Intangible Heritage

The Pig Slaughter (Matança do Porco)

The pig slaughter, a communal ritual of the Portuguese rural winter: practices, cured sausages, sarrabulho and its place in the intangible cultural heritage.

The Pig Slaughter (Matança do Porco)
José Luís Ávila Silveira/Pedro Noronha e Costa, Public domain — Wikimedia Commons

The pig slaughter (matança do porco) is one of the most deeply rooted rituals of the Portuguese rural calendar. For centuries it represented, for the great majority of peasant families, the main reserve of animal protein for the whole year: from the pig “everything was used”, in a subsistence economy in which little went to waste. More than an act of slaughter, it was a social event that brought together relatives, neighbours and friends around shared labour and the celebration that accompanied it.

Calendar and practices

The slaughter is concentrated in the cold months, above all between November and January, because the low temperature is essential for preserving the meat and curing the sausages without their spoiling. The day is organised according to a well-known sequence: the slaughter at daybreak, the collection of the blood, the scalding and scraping of the bristles, the opening of the carcass and the butchering. Each gesture has its own person responsible for it, and the knowledge is passed on orally, from generation to generation, in the very act of doing.

The butchering gives rise to a chain of transformations that stretches over weeks. The meat is salted, seasoned and stuffed into casings to produce the smoked range: chouriças, salpicões, paios and, in certain regions, the alheira. The pieces then go to the smoking chamber, where slow smoking — historically indispensable for preservation — gives them their characteristic aroma. Dishes for immediate consumption, such as sarrabulho prepared with the cooked blood, mark the communal meal that closes the day’s work.

Communal and symbolic dimension

More than a supply operation, the slaughter was a moment of fellowship and of strengthening the bonds of mutual aid. The collective presence, the division of tasks and the sharing of the first delicacies set it within a festive cycle of the rural winter, close to other manifestations of Portuguese intangible cultural heritage. In many villages the calendar linked it to the winter festivities that punctuate the north-east of Trás-os-Montes and the inland Beira.

Cured sausages and pork are, moreover, a pillar of the traditional diet of the interior, in dialogue with the values of sharing, seasonality and full use that shape the Mediterranean diet. It is also within the material universe of pastoralism and rural life — to which belongs, for example, the making of cowbells — that the slaughter finds its broadest cultural context.

Heritage and preservation

The domestic practice has gone into steep decline in recent decades, as a result of the rural exodus, changes in ways of life and health regulation. Portuguese law continues to authorise the slaughter for self-consumption, within limits and rules of sanitation, as well as its performance at public events of a cultural and gastronomic character.

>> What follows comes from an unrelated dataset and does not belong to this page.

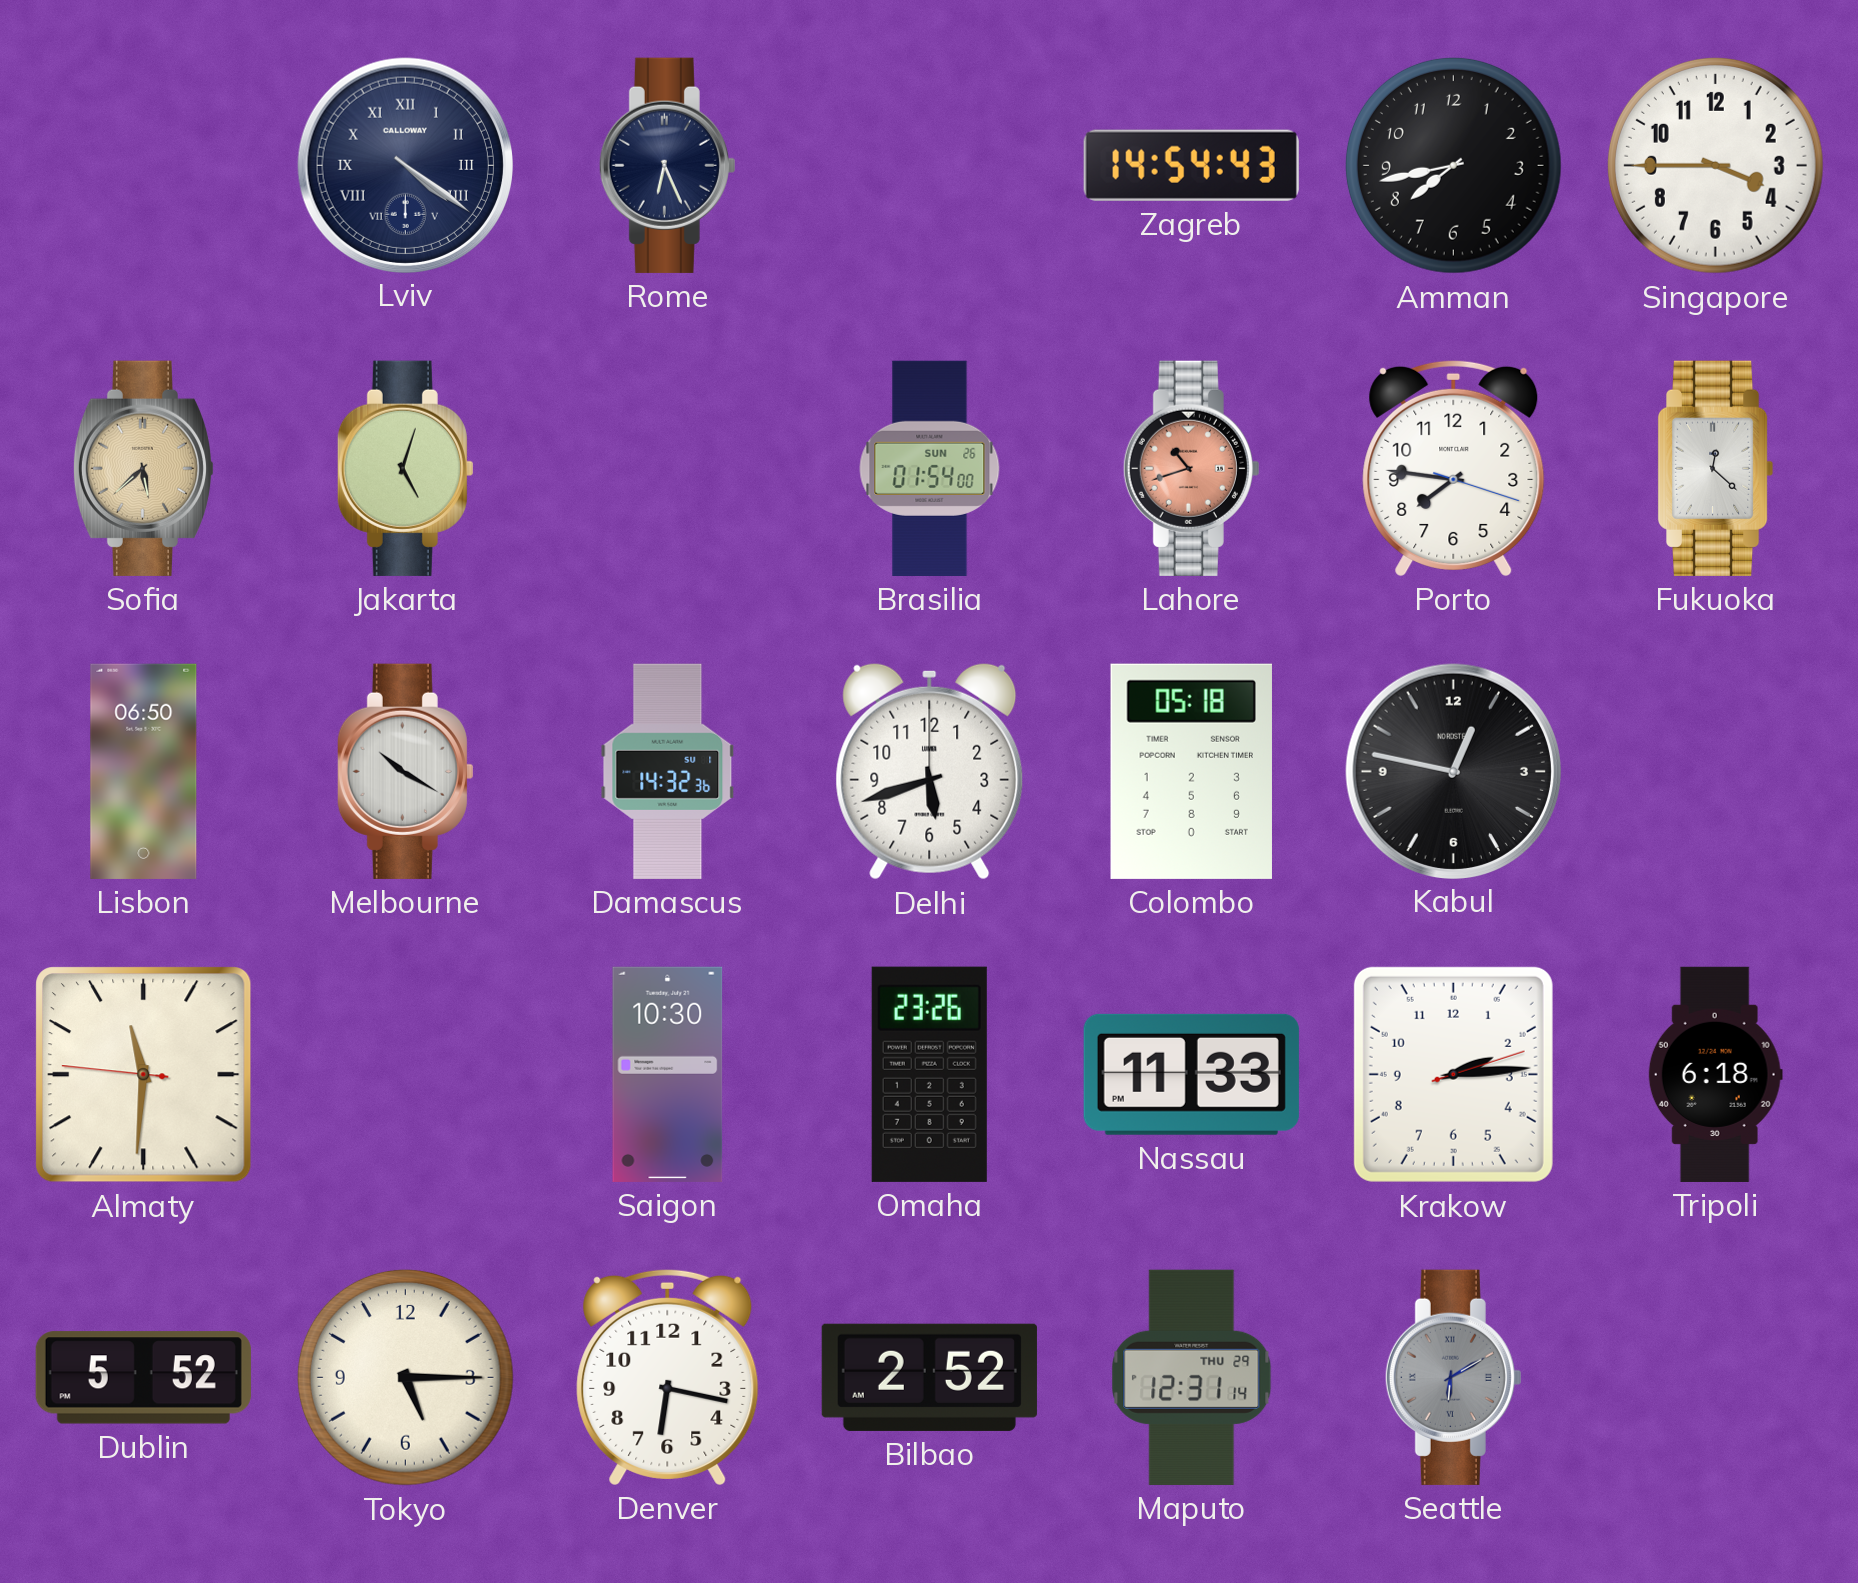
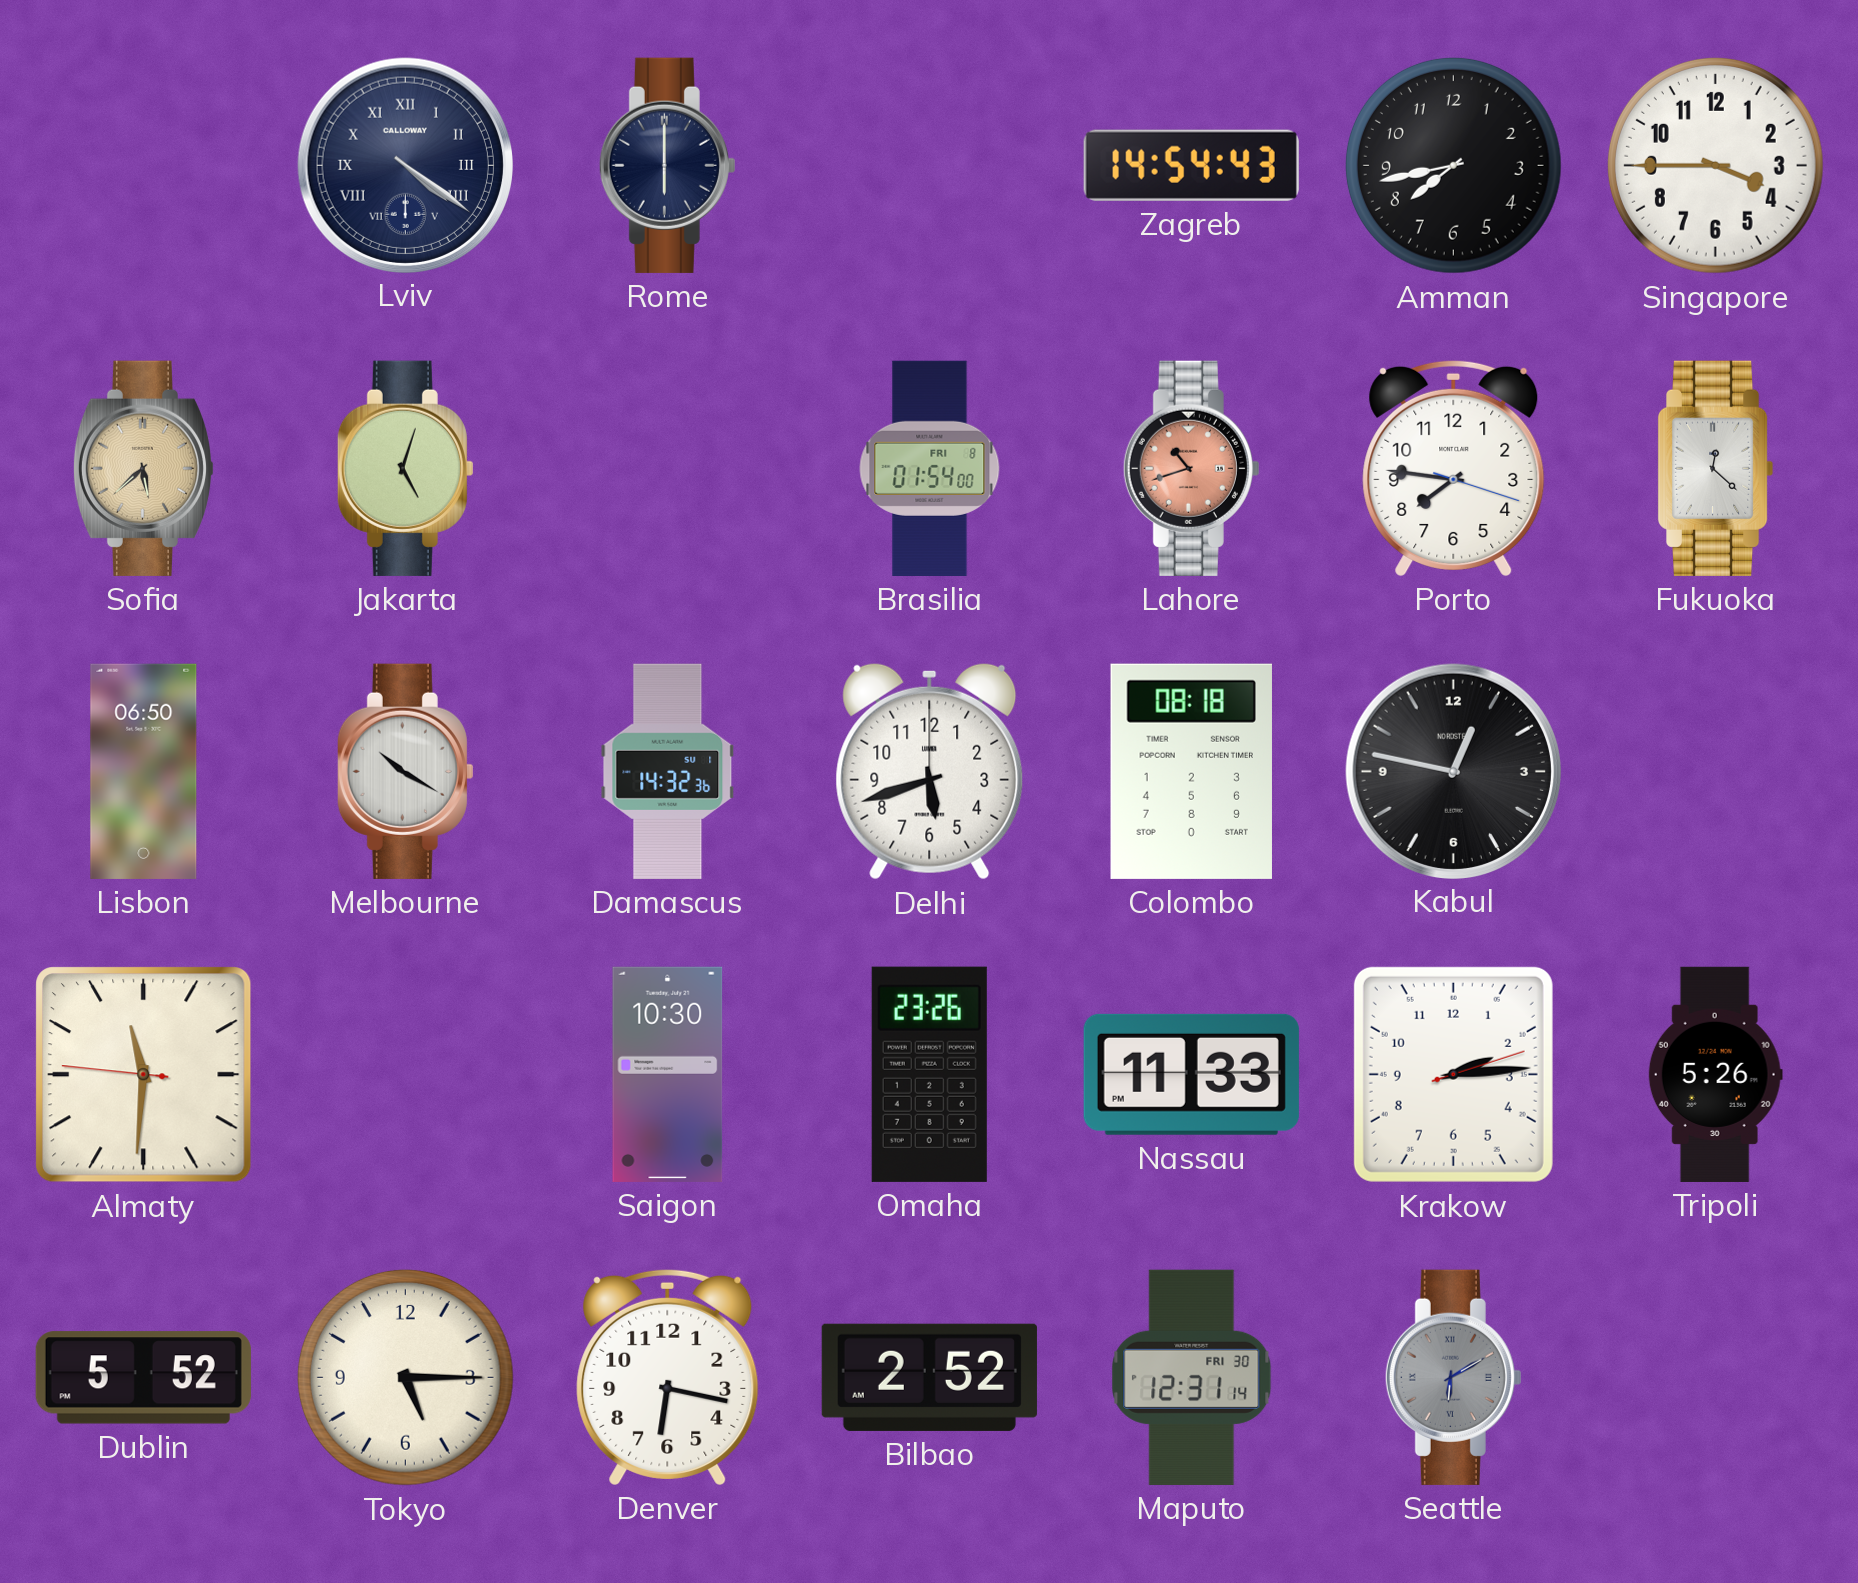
Rome: 6:26 -> 6:00
Brasilia date: SUN 26 -> FRI 8
Colombo: 05:18 -> 08:18
Tripoli: 6:18 -> 5:26
Maputo date: THU 29 -> FRI 30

In response to this decline, municipalities, brotherhoods and associations have promoted re-enactments and pig-slaughter festivals, above all in Trás-os-Montes, the Minho and the Beiras, which seek to fix in collective memory the gestures, the know-how and the flavours associated with the ritual. These efforts form part of the work of inventorying and safeguarding the intangible heritage, recognising in the pig slaughter not merely a technique of food production, but a cultural complex that brings together labour, festivity, gastronomy and the identity of Portuguese rural communities.

Frequently asked questions

At what time of year does the pig slaughter take place?
It is held above all between November and January, in the depths of winter, because the low temperatures make it easier to preserve the meat and cure the sausages.
Is slaughtering a pig for one's own consumption permitted in Portugal?
Yes. Portuguese law authorises the domestic slaughter of pigs for self-consumption, subject to health rules; public events featuring the traditional slaughter are likewise permitted for cultural and gastronomic purposes.
What products come out of the slaughter?
Fresh meat, bacon fat and lard, and a wide range of smoked cured sausages such as chouriça, salpicão and alheira, as well as immediate dishes such as sarrabulho.